In [1]:
from functools import partial

import torch
from minlora import (
    LoRAParametrization,
    add_lora,
    apply_to_lora,
    merge_lora,
)
from torch import nn

_ = torch.set_grad_enabled(False)

## Adding LoRA to layers other than nn.Linear

In [2]:
## add_lora supports an optional `lora_config` argument of type Dict[Type[nn.Module], Dict[str, Callable]]
## it specifies how to apply lora to each layer

## Currently, there are support for nn.Embedding, nn.Linear, and nn.Conv2d

lora_config = {
    nn.Embedding: {
        "weight": partial(LoRAParametrization.from_embedding, rank=4),
    },
    nn.Linear: {
        "weight": partial(LoRAParametrization.from_linear, rank=4),
    },
}

model = nn.Sequential(
    nn.Embedding(num_embeddings=3, embedding_dim=2),
    nn.Linear(in_features=2, out_features=3),
)
add_lora(model, lora_config=lora_config)
model

Sequential(
  (0): ParametrizedEmbedding(
    3, 2
    (parametrizations): ModuleDict(
      (weight): ParametrizationList(
        (0): LoRAParametrization()
      )
    )
  )
  (1): ParametrizedLinear(
    in_features=2, out_features=3, bias=True
    (parametrizations): ModuleDict(
      (weight): ParametrizationList(
        (0): LoRAParametrization()
      )
    )
  )
)

## Tying weights

In [3]:
# let's see if this works
linear = nn.Linear(in_features=2, out_features=3)
embedding = nn.Embedding(num_embeddings=3, embedding_dim=2)
# tie the weights of the linear layer and the embedding layer
embedding.weight = linear.weight
print(torch.allclose(embedding.weight, linear.weight))
# so far so good

True


In [4]:
# now, add lora to the linear layer
add_lora(linear)
# and update the lora weights to make it non-zero
linear.apply(apply_to_lora(lambda x: nn.init.ones_(x.lora_B)))
# and the weights are no longer the same
print(torch.allclose(embedding.weight, linear.weight))

False


In [5]:
# because adding lora makes the `weight` a computed property that returns a tensor.
# It's not a Parameter anymore
print(type(linear.weight), type(embedding.weight))

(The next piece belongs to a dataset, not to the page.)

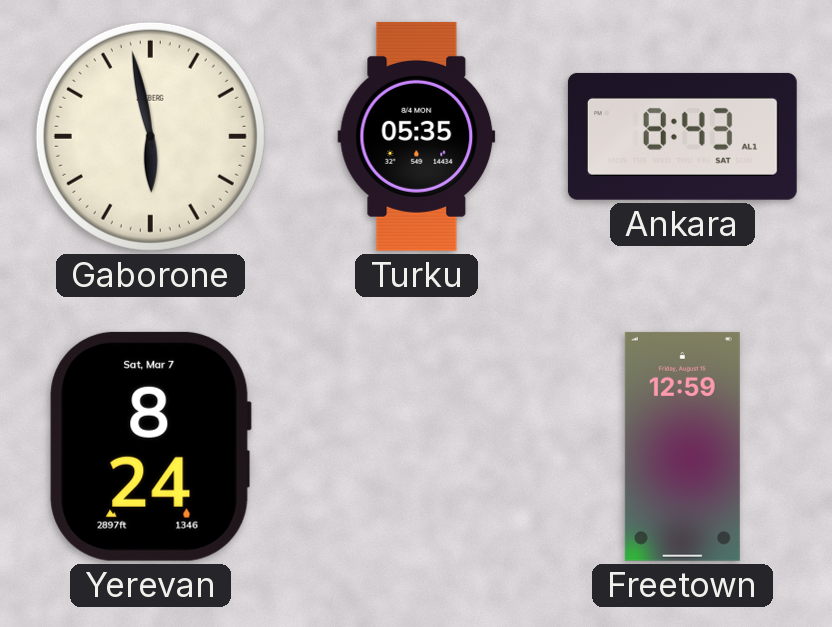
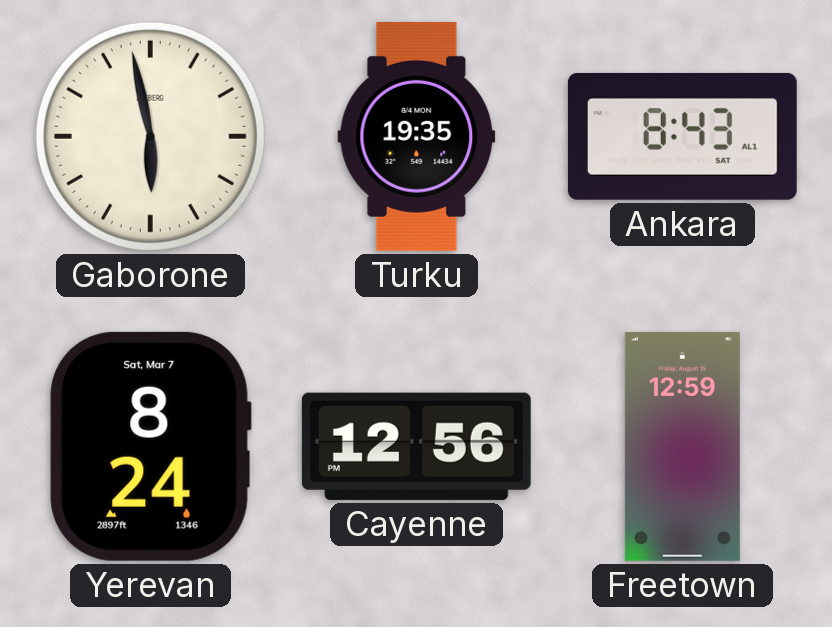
Turku: 05:35 -> 19:35
Cayenne: none -> 12:56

<class 'torch.Tensor'> <class 'torch.nn.parameter.Parameter'>


In [6]:
# to tie the weights, we need to add lora to the embedding layer as well
# let's add lora to the embedding layer

add_lora(embedding, lora_config=lora_config)
# tie the lora weights
# because the fan_in and fan_out are opposite to each other, we need to swap the lora weights A and B
# here we assign the linear layer's A to the embedding layer's B, and vice versa
# you can do it the other way around as well, but the initialization will be different
embedding.parametrizations.weight[0].lora_A = linear.parametrizations.weight[0].lora_B
embedding.parametrizations.weight[0].lora_B = linear.parametrizations.weight[0].lora_A
linear.apply(apply_to_lora(lambda x: nn.init.uniform_(x.lora_B)))
linear.apply(apply_to_lora(lambda x: nn.init.uniform_(x.lora_B)))
assert torch.allclose(linear.weight, embedding.weight)

In [7]:
# although the shape of the weight is the same, the lora parameters have different shapes
print(
    embedding.parametrizations.weight[0].lora_A.shape,
    linear.parametrizations.weight[0].lora_A.shape,
    embedding.parametrizations.weight[0].lora_B.shape,
    linear.parametrizations.weight[0].lora_B.shape,
)

torch.Size([3, 4]) torch.Size([4, 2]) torch.Size([4, 2]) torch.Size([3, 4])


In [8]:
# update to the linear layer will also update the embedding layer
linear.apply(apply_to_lora(lambda x: nn.init.uniform_(x.lora_B)))
linear.apply(apply_to_lora(lambda x: nn.init.uniform_(x.lora_A)))
print(torch.allclose(linear.weight, embedding.weight))
# vice versa
embedding.apply(apply_to_lora(lambda x: nn.init.uniform_(x.lora_B)))
embedding.apply(apply_to_lora(lambda x: nn.init.uniform_(x.lora_A)))
print(torch.allclose(linear.weight, embedding.weight))
# embedding.apply(apply_to_lora(lambda x: print(x.lora_B, x.lora_A)))
# linear.apply(apply_to_lora(lambda x: print(x.lora_B, x.lora_A)))

True
True


In [9]:
# we can put the logic of tying the weights in a function
def tie_weights(linear: nn.Linear, embedding: nn.Embedding):
    """tie the weights of the linear layer and the embedding layer both with the same lora"""
    # this line below is optional if the original is already tied
    embedding.parametrizations.weight.original = linear.parametrizations.weight.original
    embedding.parametrizations.weight[0].lora_A = linear.parametrizations.weight[0].lora_B
    embedding.parametrizations.weight[0].lora_B = linear.parametrizations.weight[0].lora_A
# you can import this function directly:
from minlora import tie_weights, untie_weights

In [10]:
# now back to our first model with lora
tie_weights(model[0], model[1])
# update the lora weights of the linear layer
apply_to_lora(lambda x: nn.init.uniform_(x.lora_B))(model[1])
# and the weights are the still the same
assert torch.allclose(model[0].weight, model[1].weight)
merge_lora(model)
# even after merging lora, the weights are still the same
assert torch.allclose(model[0].weight, model[1].weight)